So, if the polynomial can be broken up into linear factors, factors that read like "ax+b", one of these would have to be "b". So, then, we literally start trying each one until we find one that works. So, we try +2. We set it up as I showed in the attachment in the red. We carry the first number down automatically, so 2 comes down. Then, we multiply the 2 by the number we picked, +2, giving us +4. We put that under the -5 and add the numbers, -5 + 4, giving us -1. Repeat the pattern, multiplying -1 by 2, giving us -2, putting that under the -1. Add for -3. Multiply by -2, giving -6, put that under the upper 6. Add for 0. If we get 0, then we know we have a factor.
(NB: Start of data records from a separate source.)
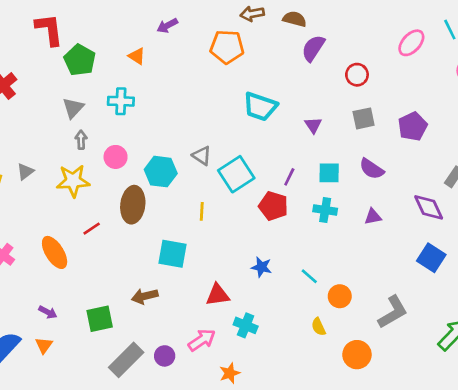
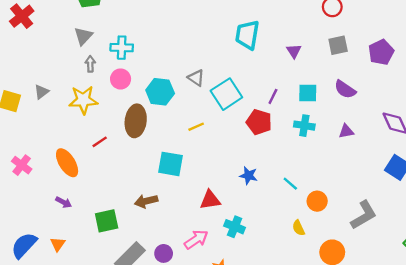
cyan cross: (121, 101) -> (122, 48), moved
cyan trapezoid: (260, 107) -> (247, 35), turned 80
yellow line: (202, 211) -> (196, 127), turned 63
purple arrow: (48, 312) -> (64, 202), moved

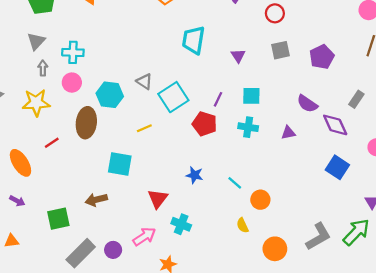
purple semicircle: (345, 89) -> (307, 104), moved
red triangle: (210, 200) -> (158, 199), turned -45
gray L-shape: (364, 215) -> (318, 237), moved
orange triangle: (58, 244) -> (12, 241), turned 48

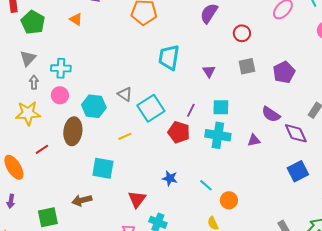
cyan cross: (248, 127) -> (218, 135), size x1.4
blue square: (337, 167) -> (298, 171), turned 30
purple arrow: (17, 201) -> (11, 201), turned 72

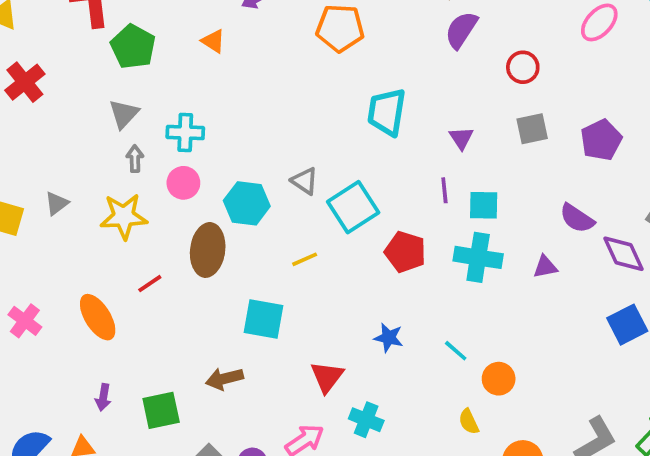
purple line: (191, 110) -> (444, 190), moved, turned -32
purple arrow: (11, 201) -> (103, 397), moved

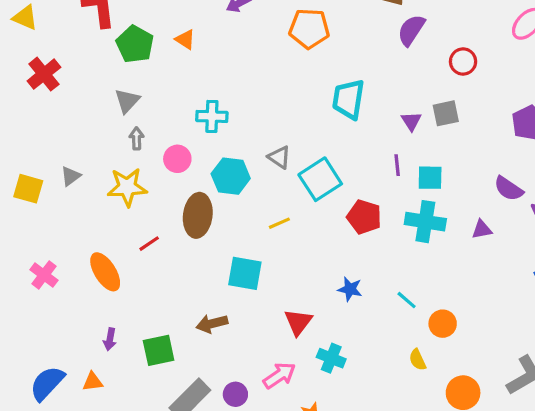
orange triangle: (213, 41) -> (185, 40), moved
gray square: (532, 129) -> (446, 113), moved
cyan cross: (185, 132) -> (212, 116), moved

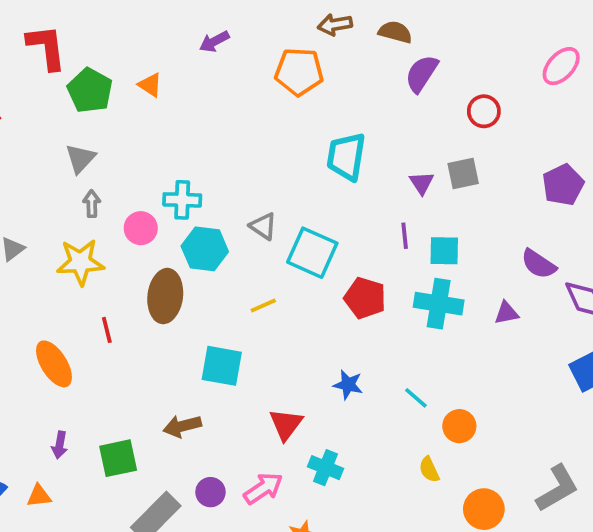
cyan cross: (212, 116) -> (182, 200), moved
cyan square: (320, 179) -> (312, 253), turned -33
red line: (149, 244) -> (107, 330), turned -70
purple circle: (235, 394) -> (210, 492), moved

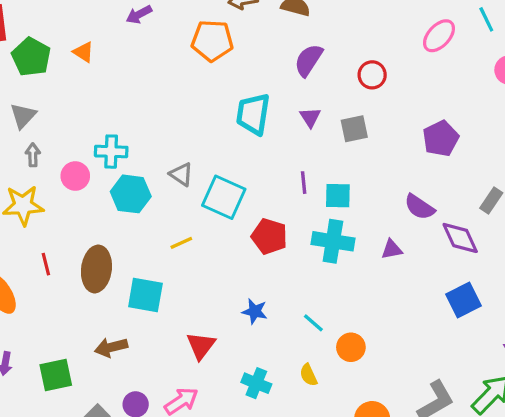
purple semicircle: (422, 74) -> (309, 60), moved
purple triangle: (422, 183) -> (310, 117), moved
brown ellipse: (165, 296) -> (96, 269), moved
cyan cross: (325, 468) -> (256, 383), moved
yellow semicircle: (429, 469) -> (309, 375), moved

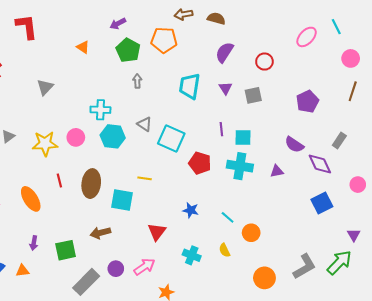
green pentagon: (31, 57) -> (128, 50), moved
gray arrow: (33, 155) -> (137, 81), moved
pink circle: (75, 176) -> (76, 137), moved
yellow line: (181, 243) -> (145, 178), moved, turned 32

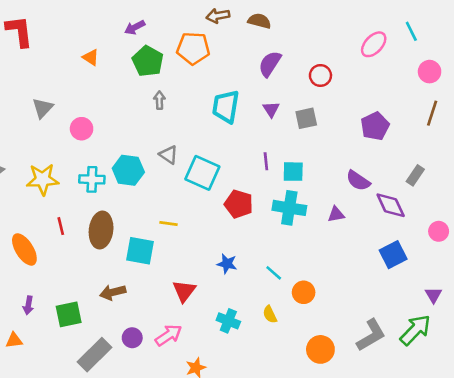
cyan cross: (100, 110) -> (92, 179), moved
pink circle: (76, 137) -> (82, 129), moved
If not, you have to work everything again, choosing a different number. If you don't get a 0 for the end ever, then there was either an error, or the polynomial can't be factored.
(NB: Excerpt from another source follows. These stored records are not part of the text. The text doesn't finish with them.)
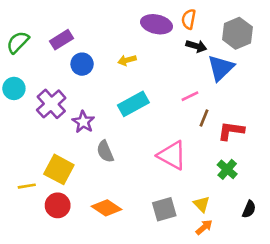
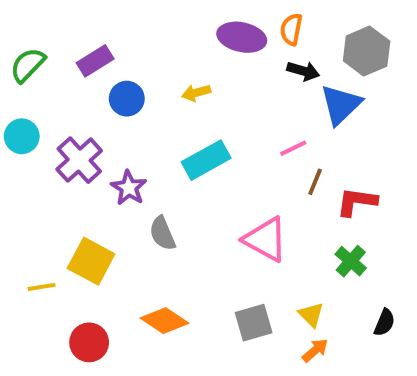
red circle: (58, 205) -> (89, 342), moved

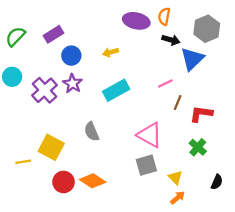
purple star: (129, 188) -> (72, 84), moved
gray square: (254, 323) -> (146, 165), moved
red circle: (89, 342) -> (64, 182), moved

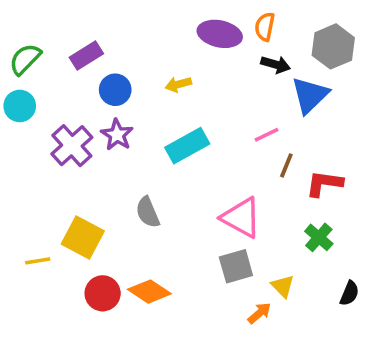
cyan circle: (12, 77) -> (20, 106), moved
orange arrow: (178, 198) -> (259, 313), moved

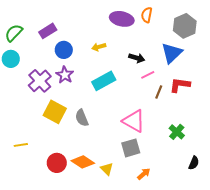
black arrow: (276, 65) -> (137, 58), moved
red L-shape: (324, 183) -> (180, 85), moved
yellow square: (83, 237) -> (55, 112), moved
yellow triangle: (283, 286) -> (107, 169), moved

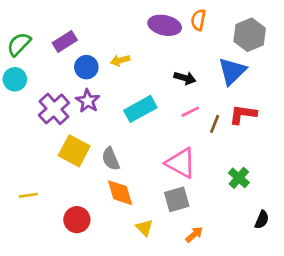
yellow arrow: (99, 47) -> (120, 60), moved
pink line: (148, 75) -> (190, 112), moved
orange diamond: (83, 162) -> (120, 193), moved, turned 40

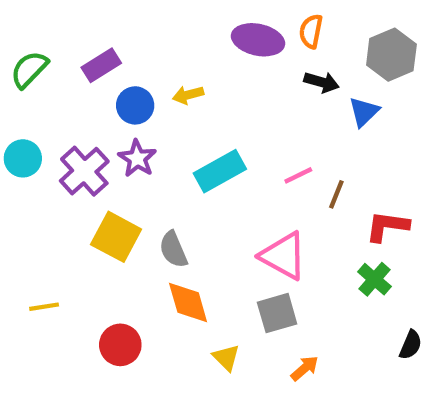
blue triangle: (232, 71) -> (364, 112), size x0.7
black arrow: (185, 78) -> (322, 82), moved
cyan circle: (15, 79) -> (23, 158), moved
red L-shape: (243, 114) -> (387, 226), moved

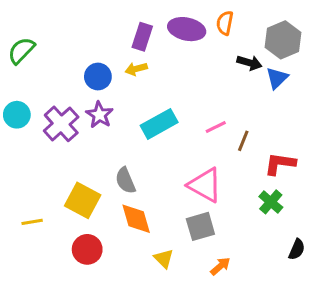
purple rectangle: (101, 65) -> (142, 37), moved, turned -40
black arrow: (322, 82) -> (249, 63), moved
blue triangle: (364, 112) -> (277, 78), moved
yellow square: (116, 237) -> (83, 200), moved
We got the 0. So, it can be factored. We just found one linear factor. What is it? What is the number we used? +2. So, the linear factor would be "x - 2" (you can't forget the subtraction tweek here; if a negative number, we would have x + 2). The numbers that are left, the 2, -1, -3, that becomes the quadratic x+2 would be multiplied by, 2x^2 - 1x - 3. So, we can factor that like a normal quadratic, "(2x-3)(x+1)"
So, 2x^3-5x^2-x+6 factored into linear factors would be (2x-3)(x+1)(x-2).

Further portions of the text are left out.